Sahroni NasDem: Putusan Pemilu Aneh, Cederai Hukum? Reaksi Keras!

Partai NasDem secara tegas menolak putusan Mahkamah Konstitusi (MK) yang memutuskan pemisahan jadwal Pemilihan Umum (Pemilu). Mereka menilai putusan tersebut sebagai bentuk “pencurian kedaulatan rakyat” dan berpotensi menimbulkan masalah serius bagi sistem demokrasi Indonesia. Penolakan ini disampaikan melalui berbagai pernyataan resmi dari petinggi partai, termasuk Bendahara Umum dan Anggota Majelis Tinggi.
Putusan MK yang memisahkan Pemilu Presiden dan Legislatif dari Pemilu Kepala Daerah dinilai NasDem sebagai langkah yang tergesa-gesa dan tanpa pertimbangan matang. Konsekuensi dari putusan ini diyakini akan menimbulkan ketidakpastian hukum dan mengacaukan sistem pemerintahan yang sudah berjalan.
Putusan MK Dinilai Aneh dan Cacat Konstitusional
Bendahara Umum Partai NasDem, Ahmad Sahroni, menyatakan keheranannya terhadap putusan MK. Ia menekankan bahwa perubahan aturan pemilu yang sering dilakukan MK tanpa pertimbangan yang matang justru merusak asas kepastian hukum. Keputusan ini, menurutnya, tidak hanya aneh tetapi juga berpotensi menimbulkan berbagai permasalahan di lapangan.
Sahroni memberikan contoh konkret mengenai masa jabatan kepala daerah dan anggota DPRD yang berakhir di tengah periode pemerintahan baru. Apakah masa jabatan mereka akan diperpanjang, dan jika iya, apakah ini tidak merusak esensi demokrasi yang telah dipilih rakyat? Pertanyaan-pertanyaan ini menjadi sorotan penting dalam penolakan NasDem.
Putusan MK juga dianggap cacat konstitusional karena membingungkan publik dan membebani sistem pemilu yang sudah kompleks. Perubahan aturan yang terus menerus terjadi menimbulkan ketidakpastian, bukan hanya bagi partai politik, tetapi juga bagi seluruh masyarakat Indonesia.
Potensi Krisis Konstitusional dan Deadlock
Anggota Majelis Tinggi Partai NasDem, Lestari Moerdijat, menambahkan bahwa putusan MK berpotensi menimbulkan krisis konstitusional, bahkan deadlock konstitusional. MK, menurutnya, tidak memiliki kewenangan untuk mengubah norma dalam UUD 1945.

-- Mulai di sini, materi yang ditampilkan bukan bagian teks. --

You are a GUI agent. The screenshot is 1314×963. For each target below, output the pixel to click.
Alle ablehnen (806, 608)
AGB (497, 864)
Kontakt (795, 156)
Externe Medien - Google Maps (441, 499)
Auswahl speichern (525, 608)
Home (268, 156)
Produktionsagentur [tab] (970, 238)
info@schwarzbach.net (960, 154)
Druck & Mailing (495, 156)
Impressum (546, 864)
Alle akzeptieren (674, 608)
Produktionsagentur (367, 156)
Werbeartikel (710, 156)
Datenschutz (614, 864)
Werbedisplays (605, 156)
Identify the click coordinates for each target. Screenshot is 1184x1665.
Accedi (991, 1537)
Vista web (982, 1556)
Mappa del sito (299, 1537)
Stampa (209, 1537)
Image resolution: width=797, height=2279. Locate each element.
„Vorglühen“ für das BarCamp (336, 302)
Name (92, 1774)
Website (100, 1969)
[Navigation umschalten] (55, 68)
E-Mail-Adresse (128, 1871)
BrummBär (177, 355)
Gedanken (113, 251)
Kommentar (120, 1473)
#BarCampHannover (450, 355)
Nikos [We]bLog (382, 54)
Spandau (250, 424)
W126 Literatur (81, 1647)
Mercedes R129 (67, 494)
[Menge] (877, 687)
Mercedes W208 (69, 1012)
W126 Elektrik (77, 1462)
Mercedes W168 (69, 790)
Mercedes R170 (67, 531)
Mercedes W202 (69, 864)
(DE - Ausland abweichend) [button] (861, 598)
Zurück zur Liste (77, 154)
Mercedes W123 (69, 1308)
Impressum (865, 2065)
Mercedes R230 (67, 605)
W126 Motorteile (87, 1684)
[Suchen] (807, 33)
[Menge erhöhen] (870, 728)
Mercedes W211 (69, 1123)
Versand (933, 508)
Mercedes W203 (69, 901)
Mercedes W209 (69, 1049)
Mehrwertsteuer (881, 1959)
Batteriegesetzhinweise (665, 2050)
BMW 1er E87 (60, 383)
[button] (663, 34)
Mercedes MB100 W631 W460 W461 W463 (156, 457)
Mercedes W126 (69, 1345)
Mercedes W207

Putusan MK yang memisahkan pemilu nasional dan daerah dengan jeda waktu tertentu bertentangan dengan Pasal 22B UUD 1945, yang mengatur tentang Pemilu serentak setiap lima tahun sekali. Hal ini, menurut Lestari, dapat menyebabkan pelanggaran konstitusional karena masa jabatan DPRD bisa berakhir sebelum pemilu berikutnya digelar.
Lestari menekankan bahwa putusan MK tersebut merupakan pelanggaran konstitusional karena tidak sejalan dengan Pasal 22E UUD 1945 yang secara jelas mengatur pemilu serentak setiap lima tahun. Konsekuensi dari putusan ini berpotensi menciptakan kekacauan dan ketidakpastian dalam sistem pemerintahan.
NasDem Tegaskan Penolakan dan Desak Peninjauan Kembali
Partai NasDem secara tegas menolak putusan MK dan mendesak adanya peninjauan kembali terhadap keputusan tersebut. Mereka memandang putusan ini sebagai tindakan yang merugikan rakyat dan merusak sistem demokrasi Indonesia.
Pernyataan penolakan disampaikan secara resmi oleh beberapa petinggi partai melalui konferensi pers dan pernyataan tertulis. NasDem menegaskan komitmennya untuk terus memperjuangkan kedaulatan rakyat dan sistem demokrasi yang berjalan sesuai konstitusi.
Putusan MK ini telah memicu kontroversi dan perdebatan luas di kalangan publik dan para ahli hukum tata negara. NasDem, dengan penolakannya yang tegas, berharap dapat mendorong dilakukannya kajian lebih lanjut dan perbaikan atas putusan MK yang dinilai bermasalah ini. Kejelasan dan kepastian hukum dalam penyelenggaraan pemilu sangat penting untuk menjaga stabilitas dan kelancaran proses demokrasi di Indonesia. Ke depan, diharapkan adanya dialog dan diskusi yang lebih intensif antara MK, partai politik, dan lembaga terkait untuk menemukan solusi terbaik demi kepentingan bangsa dan negara.